Uses Plotly Express for convenient faceting and animation with automatic styling. For simple plots without faceting, can optionally add to an existing figure.
Parameters:
Name | Type | Description | Default |
---|---|---|---|
data | DataFrame | DataArray | Dataset | A DataFrame or xarray DataArray/Dataset to plot. | required |
mode | Literal['stacked_bar', 'line', 'area', 'grouped_bar'] | The plotting mode. Use 'stacked_bar' for stacked bar charts, 'line' for lines, 'area' for stacked area charts, or 'grouped_bar' for grouped bar charts. | 'stacked_bar' |
colors | ColorType | Color specification (colormap, list, or dict mapping labels to colors). | 'viridis' |
title | str | The main title of the plot. | '' |
ylabel | str | The label for the y-axis. | '' |
xlabel | str | The label for the x-axis. | 'Time in h' |
fig | Figure | None | A Plotly figure object to plot on (only for simple plots without faceting). If not provided, a new figure will be created. | None |
facet_by | str | list[str] | None | Dimension(s) to create facets for. Creates a subplot grid. Can be a single dimension name or list of dimensions (max 2 for facet_row and facet_col). If the dimension doesn't exist in the data, it will be silently ignored. | None |
animate_by | str | None | Dimension to animate over. Creates animation frames. If the dimension doesn't exist in the data, it will be silently ignored. | None |
facet_cols | int | Number of columns in the facet grid (used when facet_by is single dimension). | 3 |
shared_yaxes | bool | Whether subplots share y-axes. | True |
shared_xaxes | bool | Whether subplots share x-axes. | True |
Returns:
Type | Description |
---|---|
Figure | A Plotly figure object containing the faceted/animated plot. |
Examples:
Simple plot:
Facet by scenario:
Animate by period:
Facet and animate:
with_matplotlib ¶
with_matplotlib(data: DataFrame, mode: Literal['stacked_bar', 'line'] = 'stacked_bar', colors: ColorType = 'viridis', title: str = '', ylabel: str = '', xlabel: str = 'Time in h', figsize: tuple[int, int] = (12, 6), fig: Figure | None = None, ax: Axes | None = None) -> tuple[plt.Figure, plt.Axes]
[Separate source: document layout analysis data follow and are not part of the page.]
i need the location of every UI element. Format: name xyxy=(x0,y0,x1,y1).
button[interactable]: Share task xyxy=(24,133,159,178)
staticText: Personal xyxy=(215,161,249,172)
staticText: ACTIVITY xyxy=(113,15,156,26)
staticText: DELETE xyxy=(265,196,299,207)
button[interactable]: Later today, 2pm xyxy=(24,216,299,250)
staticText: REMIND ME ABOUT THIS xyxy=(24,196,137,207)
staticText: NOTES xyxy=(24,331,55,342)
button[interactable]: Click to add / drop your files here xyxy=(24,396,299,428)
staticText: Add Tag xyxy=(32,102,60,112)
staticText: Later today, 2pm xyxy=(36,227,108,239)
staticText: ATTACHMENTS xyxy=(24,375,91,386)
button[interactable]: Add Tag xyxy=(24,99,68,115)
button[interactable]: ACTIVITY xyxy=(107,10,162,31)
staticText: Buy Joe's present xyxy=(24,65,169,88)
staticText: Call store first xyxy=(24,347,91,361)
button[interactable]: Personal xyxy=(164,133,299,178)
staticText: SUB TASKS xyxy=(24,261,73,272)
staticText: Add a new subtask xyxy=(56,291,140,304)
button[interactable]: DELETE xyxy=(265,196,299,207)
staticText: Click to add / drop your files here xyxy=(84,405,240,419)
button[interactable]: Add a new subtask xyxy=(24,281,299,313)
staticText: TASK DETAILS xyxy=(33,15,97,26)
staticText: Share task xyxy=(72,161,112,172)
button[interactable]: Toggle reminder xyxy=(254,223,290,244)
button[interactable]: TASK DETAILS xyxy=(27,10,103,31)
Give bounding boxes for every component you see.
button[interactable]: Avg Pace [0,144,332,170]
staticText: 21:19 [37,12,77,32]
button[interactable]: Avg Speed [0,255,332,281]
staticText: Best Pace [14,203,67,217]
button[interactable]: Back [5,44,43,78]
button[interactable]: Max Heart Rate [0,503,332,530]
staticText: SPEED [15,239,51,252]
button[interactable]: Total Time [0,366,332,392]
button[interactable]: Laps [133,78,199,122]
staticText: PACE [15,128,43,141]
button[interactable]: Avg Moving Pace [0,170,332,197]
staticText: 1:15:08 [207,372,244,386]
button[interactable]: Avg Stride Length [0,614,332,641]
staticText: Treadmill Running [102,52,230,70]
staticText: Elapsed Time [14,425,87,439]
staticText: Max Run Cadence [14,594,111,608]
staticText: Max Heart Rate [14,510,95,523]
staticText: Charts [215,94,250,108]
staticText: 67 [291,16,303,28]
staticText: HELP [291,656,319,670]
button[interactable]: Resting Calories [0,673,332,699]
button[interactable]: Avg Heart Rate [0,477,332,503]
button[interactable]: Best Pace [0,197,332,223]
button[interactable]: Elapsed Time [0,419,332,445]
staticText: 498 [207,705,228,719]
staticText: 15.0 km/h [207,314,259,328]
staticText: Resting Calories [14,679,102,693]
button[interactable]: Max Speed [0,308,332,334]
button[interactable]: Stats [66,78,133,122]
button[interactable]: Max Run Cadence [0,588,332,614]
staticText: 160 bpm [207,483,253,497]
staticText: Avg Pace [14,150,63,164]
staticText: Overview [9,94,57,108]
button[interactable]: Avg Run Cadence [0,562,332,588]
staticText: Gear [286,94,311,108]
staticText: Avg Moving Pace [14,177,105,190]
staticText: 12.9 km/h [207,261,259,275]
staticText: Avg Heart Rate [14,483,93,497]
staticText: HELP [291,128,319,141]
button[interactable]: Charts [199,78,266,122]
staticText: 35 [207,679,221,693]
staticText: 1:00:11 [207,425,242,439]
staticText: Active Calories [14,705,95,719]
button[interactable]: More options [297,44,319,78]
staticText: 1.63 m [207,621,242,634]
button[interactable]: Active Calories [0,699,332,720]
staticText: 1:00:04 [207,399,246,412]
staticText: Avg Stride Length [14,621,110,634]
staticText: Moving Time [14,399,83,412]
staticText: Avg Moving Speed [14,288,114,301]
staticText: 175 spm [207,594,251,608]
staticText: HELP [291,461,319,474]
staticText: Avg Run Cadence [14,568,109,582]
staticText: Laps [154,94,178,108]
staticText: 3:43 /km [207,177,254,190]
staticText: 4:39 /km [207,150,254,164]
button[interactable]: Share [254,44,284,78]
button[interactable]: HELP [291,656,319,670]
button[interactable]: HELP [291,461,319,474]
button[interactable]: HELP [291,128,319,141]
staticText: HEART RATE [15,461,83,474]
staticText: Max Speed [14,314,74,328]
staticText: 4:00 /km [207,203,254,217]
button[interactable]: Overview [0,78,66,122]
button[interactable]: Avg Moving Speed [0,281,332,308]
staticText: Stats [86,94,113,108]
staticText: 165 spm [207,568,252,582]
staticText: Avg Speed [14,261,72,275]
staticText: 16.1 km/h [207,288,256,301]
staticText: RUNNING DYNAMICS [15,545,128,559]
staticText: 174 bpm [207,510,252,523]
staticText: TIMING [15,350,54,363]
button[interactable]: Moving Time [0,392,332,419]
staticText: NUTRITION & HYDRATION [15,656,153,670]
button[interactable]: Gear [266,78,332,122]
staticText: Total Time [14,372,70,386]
Plot a DataFrame with Matplotlib using stacked bars or stepped lines.
Parameters:
Name | Type | Description | Default |
---|---|---|---|
data | DataFrame | A DataFrame containing the data to plot. The index should represent time (e.g., hours), and each column represents a separate data series. | required |
mode | Literal['stacked_bar', 'line'] | Plotting mode. Use 'stacked_bar' for stacked bar charts or 'line' for stepped lines. | 'stacked_bar' |
colors | ColorType | Color specification, can be: - A string with a colormap name (e.g., 'viridis', 'plasma') - A list of color strings (e.g., ['#ff0000', '#00ff00']) - A dictionary mapping column names to colors (e.g., {'Column1': '#ff0000'}) | 'viridis' |
title | str | The title of the plot. | '' |
ylabel | str | The ylabel of the plot. | '' |
xlabel | str | The xlabel of the plot. | 'Time in h' |
figsize | tuple[int, int] | Specify the size of the figure | (12, 6) |
fig | Figure | None | A Matplotlib figure object to plot on. If not provided, a new figure will be created. | None |
ax | Axes | None | A Matplotlib axes object to plot on. If not provided, a new axes will be created. | None |
Returns:
Type | Description |
---|---|
tuple[Figure, Axes] | A tuple containing the Matplotlib figure and axes objects used for the plot. |
Notes
- If
mode
is 'stacked_bar', bars are stacked for both positive and negative values. Negative values are stacked separately without extra labels in the legend. - If
mode
is 'line', stepped lines are drawn for each data series.
reshape_data_for_heatmap ¶
reshape_data_for_heatmap(data: DataArray, reshape_time: tuple[Literal['YS', 'MS', 'W', 'D', 'h', '15min', 'min'], Literal['W', 'D', 'h', '15min', 'min']] | Literal['auto'] | None = 'auto', facet_by: str | list[str] | None = None, animate_by: str | None = None, fill: Literal['ffill', 'bfill'] | None = 'ffill') -> xr.DataArray
Reshape data for heatmap visualization, handling time dimension intelligently.
This function decides whether to reshape the 'time' dimension based on the reshape_time parameter: - 'auto': Automatically reshapes if only 'time' dimension would remain for heatmap - Tuple: Explicitly reshapes time with specified parameters - None: No reshaping (returns data as-is)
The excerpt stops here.